However, there were no group differences in performance on functional assessments and NCS. This suggests a potential separation between the perception of overall symptom burden and objective measures of neuropathy severity. Discrepancies between patient-reported symptoms of CIPN and neurologic examination have been previously identified,28 suggesting that these assessment tools address different aspects of CIPN.29 Patient reports of CIPN symptom severity and impact often provide a broader perspective compared with focal quantification of neurologic status. In addition, most neurophysiological measures of CIPN, including NCS, measure large nerve fiber function, whereas small nerve fiber dysfunction is less accessible to measure, presenting a potential limitation in fully capturing objective deficits.30 Importantly, patient report remains a key metric of CIPN severity, particularly given the lack of efficacy of measures such as NCS to identify differences between CIPN cohorts.

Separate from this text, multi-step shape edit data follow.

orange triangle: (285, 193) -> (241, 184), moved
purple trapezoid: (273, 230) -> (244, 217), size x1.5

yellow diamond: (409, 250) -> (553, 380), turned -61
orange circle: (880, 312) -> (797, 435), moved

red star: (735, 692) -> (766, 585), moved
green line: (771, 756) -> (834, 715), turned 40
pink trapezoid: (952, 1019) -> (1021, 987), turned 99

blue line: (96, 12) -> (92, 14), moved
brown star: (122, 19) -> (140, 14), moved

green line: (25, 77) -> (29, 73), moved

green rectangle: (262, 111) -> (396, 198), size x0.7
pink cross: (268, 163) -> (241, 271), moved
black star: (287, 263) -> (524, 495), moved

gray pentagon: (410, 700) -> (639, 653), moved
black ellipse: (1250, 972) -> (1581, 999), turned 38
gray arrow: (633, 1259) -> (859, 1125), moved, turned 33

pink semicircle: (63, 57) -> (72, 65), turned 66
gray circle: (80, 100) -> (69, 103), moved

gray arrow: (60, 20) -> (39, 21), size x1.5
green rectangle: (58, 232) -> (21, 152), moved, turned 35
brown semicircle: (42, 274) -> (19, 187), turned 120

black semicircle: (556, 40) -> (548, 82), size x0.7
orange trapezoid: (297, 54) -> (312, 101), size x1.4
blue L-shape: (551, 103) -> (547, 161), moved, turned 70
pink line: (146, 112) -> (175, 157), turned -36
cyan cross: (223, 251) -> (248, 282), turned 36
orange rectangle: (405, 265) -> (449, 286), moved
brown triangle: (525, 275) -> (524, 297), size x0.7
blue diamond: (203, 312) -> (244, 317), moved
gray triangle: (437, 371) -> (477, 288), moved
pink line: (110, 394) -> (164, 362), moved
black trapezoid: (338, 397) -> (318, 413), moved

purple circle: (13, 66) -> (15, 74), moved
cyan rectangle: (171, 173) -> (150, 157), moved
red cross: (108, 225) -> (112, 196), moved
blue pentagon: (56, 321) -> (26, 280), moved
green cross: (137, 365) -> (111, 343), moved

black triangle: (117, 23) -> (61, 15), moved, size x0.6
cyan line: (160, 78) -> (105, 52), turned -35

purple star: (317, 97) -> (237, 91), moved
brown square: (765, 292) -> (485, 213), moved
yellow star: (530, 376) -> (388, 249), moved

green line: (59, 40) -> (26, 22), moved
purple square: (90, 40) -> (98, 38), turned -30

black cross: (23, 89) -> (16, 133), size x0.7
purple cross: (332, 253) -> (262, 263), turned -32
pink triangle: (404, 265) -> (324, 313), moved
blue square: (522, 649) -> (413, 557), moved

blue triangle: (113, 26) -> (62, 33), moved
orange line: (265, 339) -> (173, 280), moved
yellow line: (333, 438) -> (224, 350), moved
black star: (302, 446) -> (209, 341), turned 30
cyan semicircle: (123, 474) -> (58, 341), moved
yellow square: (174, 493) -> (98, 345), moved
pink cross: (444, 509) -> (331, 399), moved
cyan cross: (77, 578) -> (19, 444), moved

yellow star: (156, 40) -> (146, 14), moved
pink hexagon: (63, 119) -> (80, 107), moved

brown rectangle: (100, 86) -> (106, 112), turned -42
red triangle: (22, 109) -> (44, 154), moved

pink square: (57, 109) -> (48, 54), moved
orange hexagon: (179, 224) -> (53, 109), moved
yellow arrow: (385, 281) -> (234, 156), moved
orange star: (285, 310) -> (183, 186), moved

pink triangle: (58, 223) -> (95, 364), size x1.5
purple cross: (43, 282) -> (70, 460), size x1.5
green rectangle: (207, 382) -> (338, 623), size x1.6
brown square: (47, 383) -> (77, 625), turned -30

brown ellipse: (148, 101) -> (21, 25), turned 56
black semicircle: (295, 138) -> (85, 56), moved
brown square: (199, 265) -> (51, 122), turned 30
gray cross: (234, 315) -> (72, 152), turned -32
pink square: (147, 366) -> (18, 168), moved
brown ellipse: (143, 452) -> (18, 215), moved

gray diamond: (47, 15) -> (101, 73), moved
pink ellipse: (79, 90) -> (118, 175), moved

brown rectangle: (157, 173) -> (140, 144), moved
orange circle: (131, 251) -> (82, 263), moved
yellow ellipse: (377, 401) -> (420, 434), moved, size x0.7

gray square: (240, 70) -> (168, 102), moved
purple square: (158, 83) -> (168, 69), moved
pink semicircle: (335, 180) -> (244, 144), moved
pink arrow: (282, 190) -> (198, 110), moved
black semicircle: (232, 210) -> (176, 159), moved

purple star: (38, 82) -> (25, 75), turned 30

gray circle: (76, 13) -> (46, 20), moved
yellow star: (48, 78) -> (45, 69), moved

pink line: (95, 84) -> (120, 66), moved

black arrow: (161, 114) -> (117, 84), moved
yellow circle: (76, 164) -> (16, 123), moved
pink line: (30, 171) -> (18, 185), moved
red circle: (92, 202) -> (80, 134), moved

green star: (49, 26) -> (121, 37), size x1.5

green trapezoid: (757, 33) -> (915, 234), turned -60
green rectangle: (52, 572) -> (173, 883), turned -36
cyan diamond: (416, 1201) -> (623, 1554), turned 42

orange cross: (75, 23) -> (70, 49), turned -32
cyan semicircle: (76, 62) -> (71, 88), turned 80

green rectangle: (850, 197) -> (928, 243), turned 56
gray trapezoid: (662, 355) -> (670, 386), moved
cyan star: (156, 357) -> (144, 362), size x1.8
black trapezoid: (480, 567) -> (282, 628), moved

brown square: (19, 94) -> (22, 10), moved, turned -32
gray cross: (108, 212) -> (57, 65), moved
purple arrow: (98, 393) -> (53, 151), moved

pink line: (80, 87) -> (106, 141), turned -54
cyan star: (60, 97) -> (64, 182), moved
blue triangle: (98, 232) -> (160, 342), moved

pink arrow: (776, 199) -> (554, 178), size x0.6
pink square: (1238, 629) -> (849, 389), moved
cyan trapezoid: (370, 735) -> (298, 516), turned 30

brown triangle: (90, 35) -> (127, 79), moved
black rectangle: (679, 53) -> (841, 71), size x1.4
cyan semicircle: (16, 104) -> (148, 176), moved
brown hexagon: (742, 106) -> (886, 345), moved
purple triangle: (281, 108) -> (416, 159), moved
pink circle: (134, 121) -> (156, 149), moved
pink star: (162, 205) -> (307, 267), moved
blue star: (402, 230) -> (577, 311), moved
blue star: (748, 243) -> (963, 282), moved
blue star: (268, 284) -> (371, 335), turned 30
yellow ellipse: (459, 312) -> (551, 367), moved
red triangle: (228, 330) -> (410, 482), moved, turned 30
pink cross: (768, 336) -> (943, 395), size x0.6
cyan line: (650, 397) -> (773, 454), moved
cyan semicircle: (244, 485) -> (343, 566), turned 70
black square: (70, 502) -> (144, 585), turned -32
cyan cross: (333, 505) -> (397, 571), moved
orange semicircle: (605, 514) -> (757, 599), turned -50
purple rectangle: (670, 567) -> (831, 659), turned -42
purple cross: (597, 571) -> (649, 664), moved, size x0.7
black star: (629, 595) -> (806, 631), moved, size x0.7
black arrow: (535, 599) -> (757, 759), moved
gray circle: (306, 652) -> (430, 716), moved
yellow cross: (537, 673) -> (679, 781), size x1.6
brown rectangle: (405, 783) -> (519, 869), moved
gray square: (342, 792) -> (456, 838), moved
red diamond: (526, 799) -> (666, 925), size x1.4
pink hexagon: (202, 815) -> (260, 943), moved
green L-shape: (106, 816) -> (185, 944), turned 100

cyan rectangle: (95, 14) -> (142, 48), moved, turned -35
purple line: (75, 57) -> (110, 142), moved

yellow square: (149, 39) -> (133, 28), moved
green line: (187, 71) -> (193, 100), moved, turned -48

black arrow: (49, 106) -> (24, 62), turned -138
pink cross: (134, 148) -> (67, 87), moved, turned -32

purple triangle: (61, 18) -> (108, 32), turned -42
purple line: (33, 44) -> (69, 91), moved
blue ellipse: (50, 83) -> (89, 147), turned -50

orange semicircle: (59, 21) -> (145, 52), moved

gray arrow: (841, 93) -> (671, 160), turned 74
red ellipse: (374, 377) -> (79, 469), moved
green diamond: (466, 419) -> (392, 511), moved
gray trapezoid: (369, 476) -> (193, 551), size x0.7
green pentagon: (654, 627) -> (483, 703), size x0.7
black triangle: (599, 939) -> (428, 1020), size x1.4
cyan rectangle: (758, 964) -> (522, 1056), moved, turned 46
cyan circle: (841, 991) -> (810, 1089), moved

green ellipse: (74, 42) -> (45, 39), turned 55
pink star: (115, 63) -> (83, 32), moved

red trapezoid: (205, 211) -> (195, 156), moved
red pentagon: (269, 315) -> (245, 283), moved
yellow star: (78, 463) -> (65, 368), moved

Participants with painful CIPN may be higher symptom reporters due to their increased symptom severity. A previous study found that participants who reported painful CIPN also reported higher anxiety and depression,31 suggesting that there may be a modulating effect of psychological factors on pain perception in patients with CIPN. However, the direction of this association remains uncertain, given that patients with painful CIPN were more likely to have persisting anxiety and depression following treatment, in contrast to patients with nonpainful CIPN, who demonstrated greater improvements in anxiety and depression following treatment cessation.8

The presence of neuropathic symptoms, including pain, negatively impacts the QoL of cancer survivors. In this study, the presence of painful CIPN affected patient-reported sleep, exercise, treatment-seeking behavior, and functional capacity. Although one previous study also highlighted the association between painful CIPN and comorbidities, including increased sleep dysfunction, fatigue, anxiety, and depression,32 research on the comorbidities associated with painful CIPN remains limited12 and represents a gap in enabling personalized management strategies for people with CIPN.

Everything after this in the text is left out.